In honor of the IHM sesquicentennial year of celebration in 1995, the three IHM communities (Immaculata, Monroe and Scranton) and the Oblate Sisters of Providence wished to reconnect the journey of the four congregations. They began a partnership to establish the Haiti Outreach Program and currently work together to bring hope and help to the people of Haiti.

The OSP IHM Haiti Outreach Committee is comprised of 12 members--three from each of the four congregations. The Outreach Committee works toward achieving the following goals: 

  • To continue the partnership with the Little Sisters of Saint Theresa of the Child Jesus, a native Haitian community that serves the very poorest of the Haitian people
  • To educate about the needs of the people of Haiti
  • To communicate opportunities for advocacy for the people of Haiti
  • To encourage participation in projects for the people of Haiti     

Many compassionate and zealous lay and religious professionals like Doctors Cognetti and Doherty and their colleagues now collaborate to tend to the pressing medical needs of the Haitian people.           

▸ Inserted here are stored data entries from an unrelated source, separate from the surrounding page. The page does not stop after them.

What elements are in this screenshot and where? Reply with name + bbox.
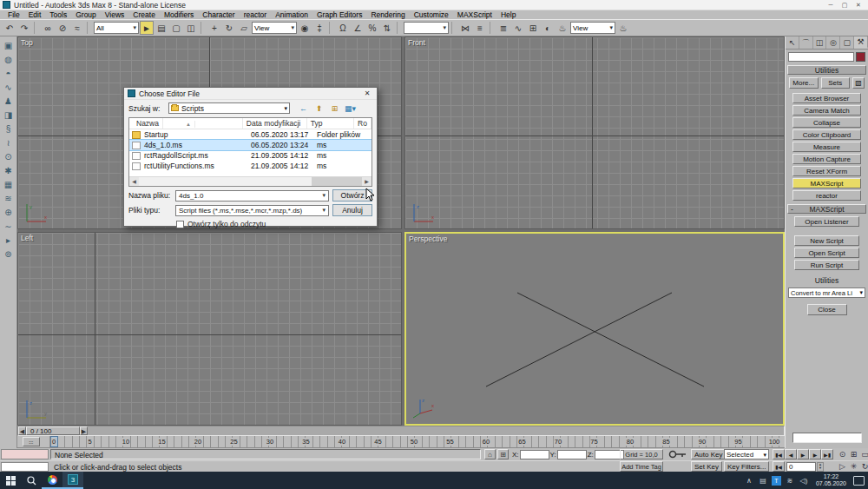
viewport-front[interactable]: Front x z [404,36,785,229]
menu-item[interactable]: reactor [240,10,271,19]
look-in-dropdown[interactable]: Scripts [168,102,290,114]
separator[interactable] [87,22,91,34]
tab-hierarchy[interactable]: ◫ [813,36,827,49]
rigid-body-collection-icon[interactable]: ▣ [2,39,15,51]
zoom-extents-icon[interactable]: ▭ [859,449,868,459]
maxscript-rollout-header[interactable]: - MAXScript [787,204,866,214]
viewport-label-left[interactable]: Left [21,234,33,242]
key-mode-dropdown[interactable]: Selected [724,449,769,459]
menu-item[interactable]: File [3,10,24,19]
pan-view-icon[interactable]: ✳ [848,461,859,472]
selection-filter-dropdown[interactable]: All [94,22,139,34]
previous-frame-icon[interactable]: ◀ [785,449,797,459]
soft-body-collection-icon[interactable]: ◓ [2,67,15,79]
start-button[interactable] [0,472,21,489]
column-name[interactable]: Nazwa▲ [129,118,243,129]
utility-button[interactable]: Camera Match [792,105,861,116]
selection-lock-icon[interactable]: ⌂ [484,449,496,459]
menu-item[interactable]: Character [198,10,239,19]
dialog-titlebar[interactable]: Choose Editor File ✕ [124,88,377,100]
taskbar-3dsmax-icon[interactable]: 3 [62,472,83,489]
filetype-combo[interactable]: Script files (*.ms,*.mse,*.mcr,*.mzp,*.d… [175,205,329,216]
rope-collection-icon[interactable]: ∿ [2,81,15,93]
reference-coordinate-dropdown[interactable]: View [252,22,297,34]
tray-app-icon[interactable]: T [772,476,781,486]
plane-icon[interactable]: ▦ [2,178,15,190]
open-listener-button[interactable]: Open Listener [794,216,859,227]
configure-button-sets-icon[interactable]: ▧ [852,77,865,89]
column-size[interactable]: Ro [354,118,372,129]
frame-spinner[interactable]: ▲▼ [817,462,824,472]
menu-item[interactable]: Create [128,10,160,19]
undo-icon[interactable]: ↶ [3,21,16,35]
tab-motion[interactable]: ◎ [826,36,840,49]
arc-rotate-icon[interactable]: ↻ [859,461,868,472]
dialog-close-icon[interactable]: ✕ [361,89,373,97]
new-script-button[interactable]: New Script [794,235,859,246]
zoom-all-icon[interactable]: ⊞ [848,449,859,459]
tray-overflow-icon[interactable]: ∧ [744,477,754,485]
water-icon[interactable]: ∼ [2,220,15,232]
toy-car-icon[interactable]: ⊕ [2,206,15,218]
zoom-icon[interactable]: ⊙ [837,449,848,459]
go-to-start-icon[interactable]: ▮◀ [773,449,785,459]
menu-item[interactable]: Modifiers [160,10,198,19]
select-and-manipulate-icon[interactable]: ‡ [312,21,326,35]
viewport-perspective[interactable]: Perspective z x [404,232,785,426]
menu-item[interactable]: Tools [45,10,71,19]
scroll-left-arrow[interactable]: ◀ [129,177,139,186]
wind-icon[interactable]: ≋ [2,192,15,204]
separator[interactable] [451,22,456,34]
y-coord-field[interactable] [557,450,587,459]
play-animation-icon[interactable]: ▶ [797,449,809,459]
run-script-button[interactable]: Run Script [794,260,859,270]
scroll-right-arrow[interactable]: ▶ [362,177,372,186]
close-utility-button[interactable]: Close [807,304,847,315]
up-one-level-icon[interactable]: ⬆ [312,102,326,114]
search-icon[interactable] [21,472,42,489]
select-and-link-icon[interactable]: ∞ [41,21,55,35]
taskbar-chrome-icon[interactable] [42,472,62,489]
select-and-move-icon[interactable]: + [207,21,221,35]
separator[interactable] [397,22,401,34]
mirror-icon[interactable]: ⋈ [458,21,472,35]
utility-button[interactable]: reactor [792,190,861,201]
file-row[interactable]: 4ds_1.0.ms 06.05.2020 13:24 ms [129,140,372,150]
spinner-snap-toggle-icon[interactable]: ⇅ [380,21,394,35]
tab-modify[interactable]: ⌒ [799,36,813,49]
menu-item[interactable]: Views [101,10,129,19]
utility-button[interactable]: Asset Browser [792,93,861,103]
maximize-button[interactable]: ▢ [838,2,852,9]
current-frame-field[interactable]: 0 [786,462,816,472]
snap-toggle-icon[interactable]: Ω [336,21,350,35]
layer-manager-icon[interactable]: ≣ [496,21,510,35]
named-selection-sets-dropdown[interactable] [404,22,449,34]
view-menu-icon[interactable]: ▦▾ [344,102,357,114]
utility-button[interactable]: Reset XForm [792,166,861,176]
maxscript-mini-listener-input[interactable] [1,462,49,472]
maxscript-mini-listener-macro[interactable] [1,449,49,459]
curve-editor-icon[interactable]: ∿ [511,21,525,35]
render-scene-dialog-icon[interactable]: ♨ [556,21,569,35]
open-script-button[interactable]: Open Script [794,248,859,258]
taskbar-clock[interactable]: 17:22 07.05.2020 [812,473,850,487]
column-type[interactable]: Typ [307,118,354,129]
viewport-label-front[interactable]: Front [408,38,425,47]
separator[interactable] [201,22,205,34]
ragdoll-icon[interactable]: ♟ [2,95,15,107]
object-color-swatch[interactable] [856,52,865,62]
go-to-end-icon[interactable]: ▶▮ [821,449,833,459]
separator[interactable] [34,22,38,34]
file-row[interactable]: Startup 06.05.2020 13:17 Folder plików [129,129,372,140]
close-button[interactable]: ✕ [852,2,865,9]
percent-snap-toggle-icon[interactable]: % [365,21,379,35]
menu-item[interactable]: Customize [410,10,453,19]
absolute-offset-mode-icon[interactable]: ⊞ [497,449,509,459]
time-slider-handle[interactable]: 0 / 100 [26,426,80,435]
spring-icon[interactable]: § [2,122,15,135]
track-bar[interactable]: ⚏ 0 051015202530354045505560657075808590… [17,436,785,448]
select-and-rotate-icon[interactable]: ↻ [222,21,236,35]
tray-keyboard-icon[interactable]: ▤ [758,477,768,485]
minimize-button[interactable]: ─ [824,2,838,9]
utility-button[interactable]: Color Clipboard [792,129,861,140]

The same kind of collaboration and attentiveness to evident needs prompted the formation of the Sisters of IHM Foundation. Hosted by the IHM Foundation, the proceeds from the annual Sisters Celebration provide much needed financial support for the retired members of the congregation. Lives impacted by the IHM spirit inspire others to honor and give back to the Sisters, now elderly and in need. Established in 2013, the Sisters of IHM Foundation officers include John Murray, president; Nada Gilmartin, vice-president; Attorney Michael McGrath, secretary; and Tim McMullen, treasurer.